I woke feeling
particularly snotty at 3am and a combination of backache, neckache
and sniffles kept me awake for the rest of the night.
"Furry Face TM"
seems to be getting the idea that he doesn't get toast in the
mornings any more; as I scoffed hw flung himself onto my lap whilst
carrying his bone (which is nearly as big as he is) ane he
then chomped on his bone as I chomped on my toast.
I then took my little
dog for a quick walk round the park. Usually we take an ant-clockwise
route, but today in order to avoid Mr Misery-Guts we went clockwise.
In all honesty it wasn't very different. Other than avoiding Mr
Misery-Guts and watching Bernie triotting off to work we didn't see
any of the usual "Viccie Park Massive".
I had planned to do final
Wheri-testing before work this morning but overnight rain would have
made the ground muddy, so instead I had a cull on my list of Facebook
friends. I say "friends"; there was four hundred and
twenty four people on the friends list. I went through it and deleted
two and then sorted the astro club accounts.
I messed about working on
yet another Wherigo adventure before finally setting off to work.
As I drove something on
the radio boiled my piss. Scientists are recommending we should start
actively trying to make
contact with aliens. In theory a good idea; in practice it's
doomed to failure.
First of all the only way
to make contact would be to send a message; radio, laser light,
microwaves.... whatever we send will be some form of electromagnetic
radiation. The message will go at lightspeed. Which relative to the
badgermobile is pretty fast. However compared to the speeds needed
for interstellar communication it's peanuts. If a message was sent
today, there wouldn't be a reply in my lifetime, or in that of the
fruits of my loin. In fact anyone who's heard me lecture
on the Drake Equation will know that we would expect a reply some
time around the year 3600.
Mind you we would only
expect that reply that soon (!) if we knew exactly where in
the sky to send a message. That also presents a problem. Expert
opinion (of three years ago) is that (on average in our
part of the galaxy) intelligent civilisations will be (about)

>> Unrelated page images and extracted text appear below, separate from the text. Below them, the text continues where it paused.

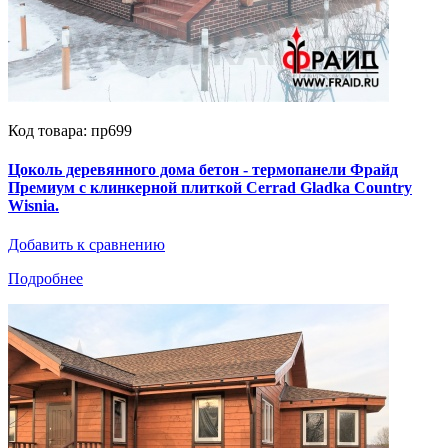
Код товара: пр699
Цоколь деревянного дома бетон - термопанели Фрайд
Премиум с клинкерной плиткой Cerrad Gladka Country
Wisnia.
Добавить к сравнению
Подробнее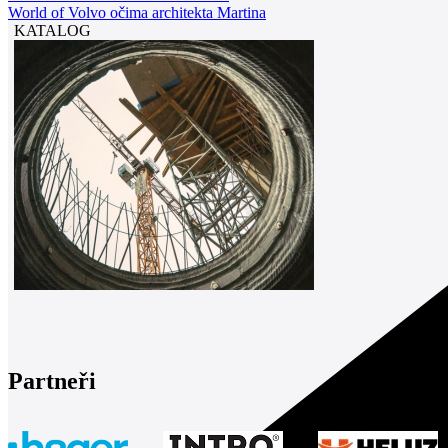
World of Volvo očima architekta Martina
KATALOG
Partneři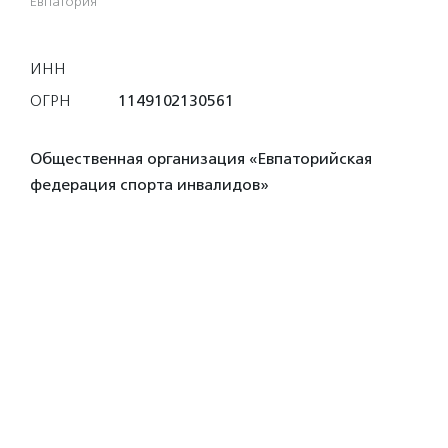
Евпатория
ИНН
ОГРН
1149102130561
Общественная организация «Евпаторийская
федерация спорта инвалидов»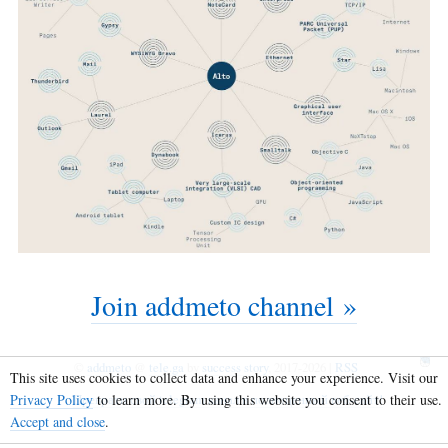
Join addmeto channel »
©
addmeto
@
tele.ga
by
success story
, 2017-2026 |
RSS
This site uses cookies to collect data and enhance your experience. Visit our
Privacy Policy
to learn more. By using this website you consent to their use.
Преврати свой telegram канал в полноценный веб-сайт!
Accept and close
.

eight hundred light years apart. Assuming that aliens live in orbit
around stars which aren't unlike our sun (a resonable assumption)

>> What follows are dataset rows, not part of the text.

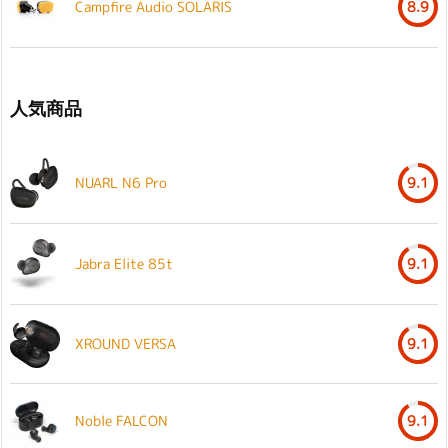
Campfire Audio SOLARIS
8.9
人気商品
NUARL N6 Pro
9.1
Jabra Elite 85t
9.1
XROUND VERSA
9.1
Noble FALCON
9.1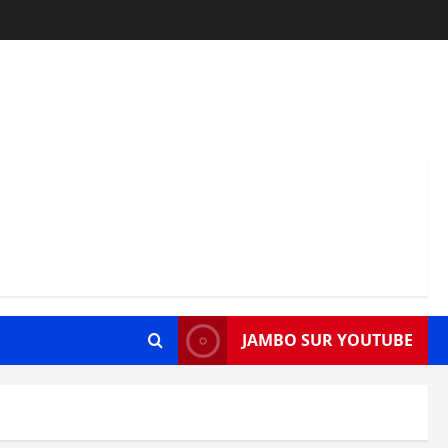
JAMBO SUR YOUTUBE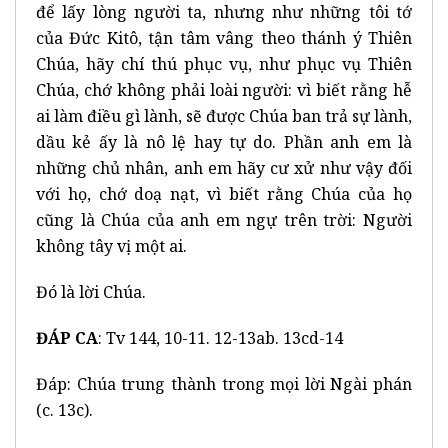
để lấy lòng người ta, nhưng như những tôi tớ
của Đức Kitô, tận tâm vâng theo thánh ý Thiên
Chúa, hãy chí thú phục vụ, như phục vụ Thiên
Chúa, chớ không phải loài người: vì biết rằng hễ
ai làm điều gì lành, sẽ được Chúa ban trả sự lành,
dầu kẻ ấy là nô lệ hay tự do. Phần anh em là
những chủ nhân, anh em hãy cư xử như vậy đối
với họ, chớ doạ nạt, vì biết rằng Chúa của họ
cũng là Chúa của anh em ngự trên trời: Người
không tây vị một ai.
Đó là lời Chúa.
ĐÁP CA
: Tv 144, 10-11. 12-13ab. 13cd-14
Đáp: Chúa trung thành trong mọi lời Ngài phán
(c. 13c).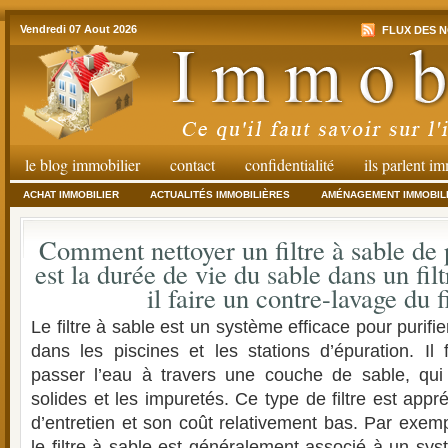
Vendredi 07 Aout 2026
FLUX DES N
le blog immobilier
contact
confidentialité
ils parlent i
ACHAT IMMOBILIER
ACTUALITÉS IMMOBILIÈRES
AMÉNAGEMENT IMMOBIL
Comment nettoyer un filtre à sable de 
est la durée de vie du sable dans un fil
il faire un contre-lavage du fi
Le filtre à sable est un système efficace pour purifier
dans les piscines et les stations d’épuration. Il 
passer l’eau à travers une couche de sable, qui r
solides et les impuretés. Ce type de filtre est appré
d’entretien et son coût relativement bas. Par exem
le filtre à sable est généralement associé à un s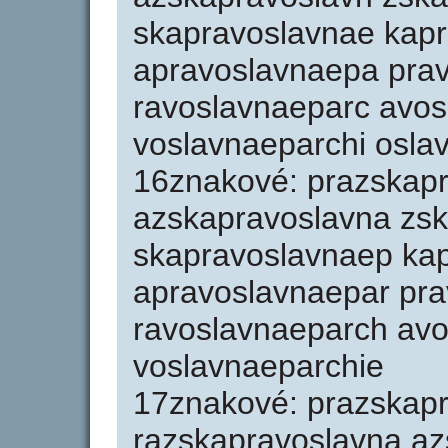
skapravoslavnae kap
apravoslavnaepa pra
ravoslavnaeparc avo
voslavnaeparchi osla
16znakové: prazskapr
azskapravoslavna zs
skapravoslavnaep ka
apravoslavnaepar pr
ravoslavnaeparch avo
voslavnaeparchie
17znakové: prazskap
razskapravoslavna a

means that we'd direct our message at sun-like stars which are about
that far away. That presents a problem. Where do we point the
trasmitter? For all that Kepler can tell us where other planets might
be, we have no idea if anyone might be home there.
So not knowing in which
direction to transmit, we'd have to send wide-angled shouts. That
wouldn't be cheap. All this talk about how aliens could already hear
us from the stray radio noise we've been transmitting for the last
hundred years is drivel Due to signal degradation from the inverse
square law any radio waves currently leaving Earth would be
indistinguishable from the background radio noise on the galaxy at a
distance of only a
few light years.
The whole "communicating
with aliens thing" is somewhat akin to randomly sending
flocks of carrier pigeons from Kent randomly into the sky in the
vague hope of making contact with another pigeon fancier in New York,
Rio de Janeiro or Melbourne or somewhere else incredibly distant.
So why am I ranting about
this? Because I can see what's going to happen. Leaving aside the
questions of who exactly is trusted with sending a message, and what
the message actually is, sooner or later someone's going to start
transmitting. And after a *very* short time they will run out
of money and enthusiasm for the project. And be laughed at.. just
like the pundits on the radio laughed at the whole idea this
morning...
Bearing in mind I had
very little else to rant about today, you can see how dull today
was...
Whilst I agree with your rant, I still believe that we should try.
ReplyDeleteIts ridiculous to believe that we are the only intelligent life in the galaxy (yet alone the universe).
If we do not try, we do not succeed.
There are many people who were laughed at or worse until they were proved right.